▶ _Exercise data_:
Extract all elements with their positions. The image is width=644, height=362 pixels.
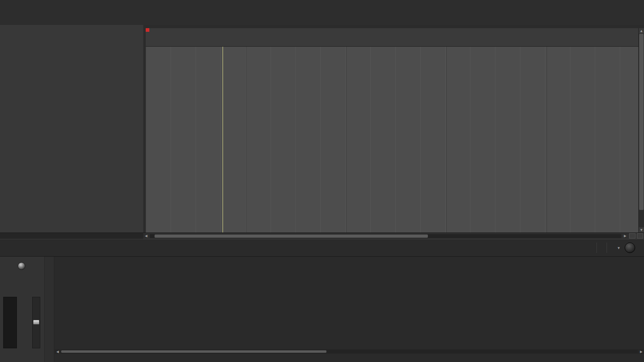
- mixer-hscroll-handle[interactable]: [61, 350, 326, 353]
- divider: [597, 243, 597, 253]
- hscroll-handle[interactable]: [155, 234, 428, 238]
- chevron-down-icon: ▼: [618, 247, 620, 250]
- scroll-down-icon[interactable]: ▼: [639, 227, 644, 232]
- timeline-ruler[interactable]: [146, 28, 638, 47]
- scroll-left-icon[interactable]: ◀: [143, 234, 149, 238]
- master-fader-cap[interactable]: [33, 320, 39, 325]
- main-toolbar: [0, 0, 644, 25]
- hscroll-track[interactable]: [150, 234, 621, 238]
- divider: [607, 243, 607, 253]
- vscroll-handle[interactable]: [639, 34, 644, 210]
- marker-flag-icon: [146, 28, 149, 32]
- master-strip: [0, 257, 44, 362]
- vertical-scrollbar[interactable]: ▲ ▼: [638, 28, 644, 232]
- master-pan-knob[interactable]: [18, 262, 25, 270]
- scroll-up-icon[interactable]: ▲: [639, 28, 644, 33]
- transport-bar: ▼: [0, 239, 644, 257]
- mixer-hscroll-track[interactable]: [61, 350, 638, 353]
- playrate-knob[interactable]: [625, 243, 635, 253]
- arrange-view[interactable]: [146, 47, 638, 232]
- global-value[interactable]: ▼: [617, 245, 620, 251]
- zoom-out-button[interactable]: [637, 233, 643, 239]
- mixer-panel: ◀ ▶: [0, 257, 644, 362]
- master-rack-buttons: [44, 257, 54, 362]
- master-meter: [3, 297, 17, 348]
- mixer-hscrollbar[interactable]: ◀ ▶: [55, 349, 644, 354]
- master-fader[interactable]: [32, 297, 40, 348]
- mixer-strips: [55, 257, 644, 348]
- zoom-in-button[interactable]: [629, 233, 636, 239]
- playhead: [223, 47, 223, 232]
- scroll-right-icon[interactable]: ▶: [638, 350, 644, 354]
- status-bar: ◀ ▶: [0, 232, 644, 239]
- reaper-window: ▲ ▼ ◀ ▶: [0, 0, 644, 362]
- global-automation[interactable]: ▼: [617, 245, 620, 251]
- scroll-right-icon[interactable]: ▶: [622, 234, 628, 238]
- transport-right-cluster: ▼: [476, 239, 640, 256]
- track-control-panel: [0, 25, 143, 232]
- arrange-hscrollbar[interactable]: ◀ ▶: [143, 233, 644, 239]
- scroll-left-icon[interactable]: ◀: [55, 350, 60, 354]
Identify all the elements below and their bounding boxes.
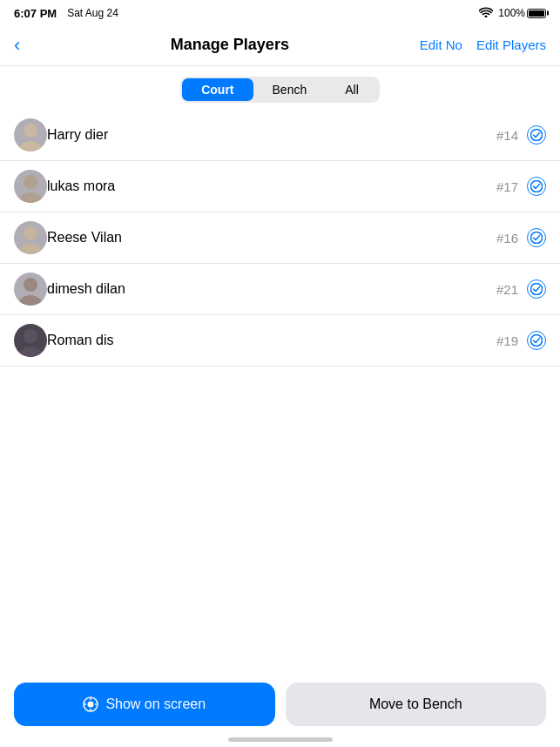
move-to-bench-button[interactable]: Move to Bench: [286, 683, 547, 726]
home-indicator: [228, 737, 333, 742]
status-right: 100%: [479, 7, 546, 20]
svg-point-19: [84, 703, 86, 705]
player-check[interactable]: [527, 279, 546, 299]
player-number: #21: [496, 282, 518, 297]
table-row[interactable]: lukas mora #17: [0, 161, 560, 212]
player-check[interactable]: [527, 331, 546, 350]
status-left: 6:07 PM Sat Aug 24: [14, 7, 118, 20]
svg-point-9: [24, 278, 37, 292]
segment-control: Court Bench All: [180, 77, 380, 103]
nav-actions: Edit No Edit Players: [420, 37, 546, 52]
avatar: [14, 170, 47, 203]
table-row[interactable]: dimesh dilan #21: [0, 264, 560, 315]
svg-point-14: [531, 335, 543, 347]
svg-point-10: [18, 295, 43, 306]
svg-point-16: [88, 702, 94, 708]
status-time: 6:07 PM: [14, 7, 57, 20]
avatar: [14, 118, 47, 151]
avatar: [14, 324, 47, 357]
player-check[interactable]: [527, 177, 546, 196]
segment-container: Court Bench All: [0, 66, 560, 110]
player-name: Roman dis: [47, 333, 496, 348]
edit-no-button[interactable]: Edit No: [420, 37, 462, 52]
svg-point-20: [95, 703, 97, 705]
player-list: Harry dier #14 lukas mora #17: [0, 110, 560, 367]
show-label: Show on screen: [105, 697, 206, 712]
player-check[interactable]: [527, 125, 546, 145]
player-name: Harry dier: [47, 127, 496, 143]
show-icon: [83, 697, 98, 712]
edit-players-button[interactable]: Edit Players: [476, 37, 546, 52]
svg-point-18: [90, 709, 91, 710]
battery-percent: 100%: [498, 7, 525, 19]
wifi-icon: [479, 7, 493, 20]
player-name: lukas mora: [47, 178, 496, 194]
svg-point-4: [18, 192, 43, 203]
svg-point-3: [24, 175, 37, 189]
table-row[interactable]: Harry dier #14: [0, 110, 560, 161]
svg-point-1: [18, 141, 43, 151]
svg-point-0: [24, 124, 37, 138]
player-name: Reese Vilan: [47, 230, 496, 246]
table-row[interactable]: Reese Vilan #16: [0, 212, 560, 264]
svg-point-5: [531, 181, 543, 192]
status-date: Sat Aug 24: [67, 7, 118, 19]
tab-bench[interactable]: Bench: [253, 78, 327, 101]
tab-all[interactable]: All: [326, 78, 378, 101]
player-number: #17: [496, 179, 518, 194]
tab-court[interactable]: Court: [182, 78, 253, 101]
player-name: dimesh dilan: [47, 281, 496, 297]
status-bar: 6:07 PM Sat Aug 24 100%: [0, 0, 560, 24]
player-number: #14: [496, 128, 518, 143]
svg-point-11: [531, 284, 543, 295]
svg-point-8: [531, 232, 543, 244]
avatar: [14, 221, 47, 254]
battery-indicator: 100%: [498, 7, 546, 19]
table-row[interactable]: Roman dis #19: [0, 315, 560, 367]
avatar: [14, 273, 47, 306]
svg-point-2: [531, 130, 543, 141]
player-check[interactable]: [527, 228, 546, 247]
back-button[interactable]: ‹: [14, 34, 40, 57]
svg-point-6: [24, 226, 37, 240]
battery-fill: [529, 10, 544, 17]
svg-point-17: [90, 698, 91, 700]
svg-point-7: [18, 244, 43, 254]
svg-point-12: [24, 329, 37, 343]
player-number: #16: [496, 231, 518, 246]
battery-bar: [527, 9, 546, 18]
svg-point-13: [18, 347, 43, 357]
page-title: Manage Players: [171, 36, 289, 54]
nav-bar: ‹ Manage Players Edit No Edit Players: [0, 24, 560, 66]
show-on-screen-button[interactable]: Show on screen: [14, 683, 275, 726]
bottom-bar: Show on screen Move to Bench: [0, 683, 560, 726]
player-number: #19: [496, 333, 518, 348]
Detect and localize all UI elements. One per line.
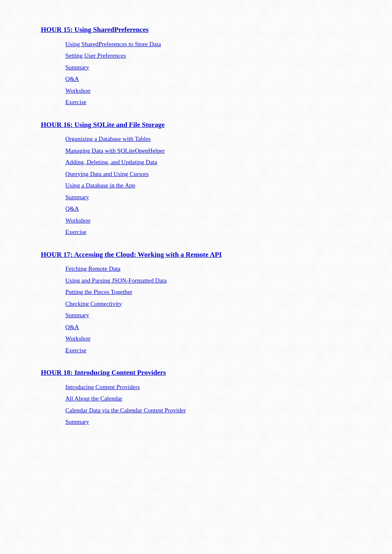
section-hour15: HOUR 15: Using SharedPreferencesUsing Sh… [41, 24, 359, 108]
hour15-item-0[interactable]: Using SharedPreferences to Store Data [65, 38, 359, 50]
hour17-subitems: Fetching Remote DataUsing and Parsing JS… [41, 263, 359, 356]
hour17-item-4[interactable]: Summary [65, 309, 359, 321]
hour15-item-5[interactable]: Exercise [65, 96, 359, 108]
hour16-item-0[interactable]: Organizing a Database with Tables [65, 133, 359, 145]
hour18-item-2[interactable]: Calendar Data via the Calendar Content P… [65, 405, 359, 416]
hour17-item-2[interactable]: Putting the Pieces Together [65, 286, 359, 298]
hour17-title-text: Accessing the Cloud: Working with a Remo… [73, 251, 222, 258]
hour16-title[interactable]: HOUR 16: Using SQLite and File Storage [41, 120, 359, 130]
hour16-item-2[interactable]: Adding, Deleting, and Updating Data [65, 156, 359, 168]
hour18-subitems: Introducing Content ProvidersAll About t… [41, 381, 359, 428]
hour16-item-6[interactable]: Q&A [65, 203, 359, 215]
hour16-item-8[interactable]: Exercise [65, 226, 359, 238]
hour15-title-text: Using SharedPreferences [73, 26, 149, 33]
section-hour16: HOUR 16: Using SQLite and File StorageOr… [41, 120, 359, 238]
hour17-item-7[interactable]: Exercise [65, 345, 359, 356]
hour16-item-7[interactable]: Workshop [65, 215, 359, 227]
hour15-item-4[interactable]: Workshop [65, 85, 359, 97]
section-hour18: HOUR 18: Introducing Content ProvidersIn… [41, 367, 359, 428]
hour17-item-3[interactable]: Checking Connectivity [65, 298, 359, 310]
hour16-title-text: Using SQLite and File Storage [73, 121, 165, 129]
hour15-item-1[interactable]: Setting User Preferences [65, 50, 359, 62]
hour16-item-3[interactable]: Querying Data and Using Cursors [65, 168, 359, 180]
hour17-title[interactable]: HOUR 17: Accessing the Cloud: Working wi… [41, 249, 359, 260]
hour15-item-3[interactable]: Q&A [65, 73, 359, 85]
hour17-item-6[interactable]: Workshop [65, 333, 359, 345]
section-hour17: HOUR 17: Accessing the Cloud: Working wi… [41, 249, 359, 356]
hour16-item-5[interactable]: Summary [65, 191, 359, 203]
hour16-subitems: Organizing a Database with TablesManagin… [41, 133, 359, 238]
main-content: HOUR 15: Using SharedPreferencesUsing Sh… [0, 0, 392, 554]
hour15-item-2[interactable]: Summary [65, 62, 359, 73]
hour16-label: HOUR 16: [41, 121, 73, 129]
hour17-item-1[interactable]: Using and Parsing JSON-Formatted Data [65, 275, 359, 287]
hour17-item-0[interactable]: Fetching Remote Data [65, 263, 359, 275]
hour17-item-5[interactable]: Q&A [65, 321, 359, 333]
hour15-label: HOUR 15: [41, 26, 73, 33]
hour17-label: HOUR 17: [41, 251, 73, 258]
hour15-title[interactable]: HOUR 15: Using SharedPreferences [41, 24, 359, 35]
hour18-title[interactable]: HOUR 18: Introducing Content Providers [41, 367, 359, 378]
hour18-item-3[interactable]: Summary [65, 416, 359, 428]
hour16-item-4[interactable]: Using a Database in the App [65, 180, 359, 191]
hour18-item-0[interactable]: Introducing Content Providers [65, 381, 359, 393]
hour16-item-1[interactable]: Managing Data with SQLiteOpenHelper [65, 145, 359, 157]
hour18-title-text: Introducing Content Providers [73, 369, 166, 376]
hour18-label: HOUR 18: [41, 369, 73, 376]
hour18-item-1[interactable]: All About the Calendar [65, 393, 359, 405]
hour15-subitems: Using SharedPreferences to Store DataSet… [41, 38, 359, 108]
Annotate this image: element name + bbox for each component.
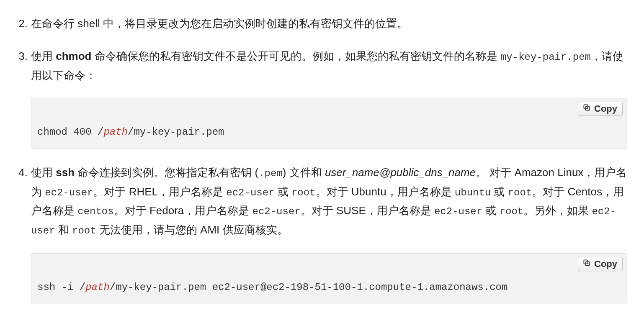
user-ec2user: ec2-user — [226, 187, 274, 198]
user-root: root — [500, 206, 524, 217]
user-ec2user: ec2-user — [252, 206, 300, 217]
instructions-list: 2. 在命令行 shell 中，将目录更改为您在启动实例时创建的私有密钥文件的位… — [0, 14, 644, 318]
userhost-placeholder: user_name@public_dns_name — [325, 166, 476, 179]
step-3-text: 使用 chmod 命令确保您的私有密钥文件不是公开可见的。例如，如果您的私有密钥… — [31, 50, 623, 82]
replaceable-path: path — [103, 126, 128, 138]
user-centos: centos — [77, 206, 113, 217]
pem-ext: .pem — [258, 168, 283, 179]
code-block-ssh: Copy ssh -i /path/my-key-pair.pem ec2-us… — [31, 253, 627, 304]
step-3-number: 3. — [13, 47, 28, 65]
replaceable-path: path — [85, 282, 110, 293]
copy-button[interactable]: Copy — [578, 102, 623, 116]
copy-icon — [582, 103, 591, 114]
step-2-text: 在命令行 shell 中，将目录更改为您在启动实例时创建的私有密钥文件的位置。 — [31, 17, 408, 30]
code-ssh[interactable]: ssh -i /path/my-key-pair.pem ec2-user@ec… — [37, 280, 621, 295]
copy-icon — [582, 259, 591, 269]
user-root: root — [72, 225, 96, 236]
user-ec2user: ec2-user — [45, 187, 93, 198]
step-4-text: 使用 ssh 命令连接到实例。您将指定私有密钥 (.pem) 文件和 user_… — [31, 166, 627, 236]
ssh-command: ssh — [56, 166, 75, 179]
user-root: root — [508, 187, 532, 198]
user-ec2user: ec2-user — [434, 206, 482, 217]
step-4: 4. 使用 ssh 命令连接到实例。您将指定私有密钥 (.pem) 文件和 us… — [13, 163, 627, 304]
step-2: 2. 在命令行 shell 中，将目录更改为您在启动实例时创建的私有密钥文件的位… — [13, 14, 627, 33]
copy-label: Copy — [594, 103, 617, 114]
step-4-number: 4. — [13, 163, 28, 182]
code-chmod[interactable]: chmod 400 /path/my-key-pair.pem — [37, 125, 621, 139]
copy-label: Copy — [594, 259, 617, 269]
step-3: 3. 使用 chmod 命令确保您的私有密钥文件不是公开可见的。例如，如果您的私… — [13, 47, 627, 149]
chmod-command: chmod — [56, 50, 91, 62]
keyfile-name: my-key-pair.pem — [500, 51, 591, 63]
user-ubuntu: ubuntu — [455, 187, 491, 198]
user-root: root — [291, 187, 316, 198]
code-block-chmod: Copy chmod 400 /path/my-key-pair.pem — [31, 98, 627, 149]
copy-button[interactable]: Copy — [578, 257, 623, 271]
step-2-number: 2. — [13, 14, 28, 33]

▶ _What needs to be done_: In the lines above, locate the string "arrange". Copy every line where it occurs.

▶ _Your response_:
- arrange-view[interactable]: [146, 47, 638, 232]
- arrange-hscrollbar[interactable]: ◀ ▶: [143, 233, 644, 239]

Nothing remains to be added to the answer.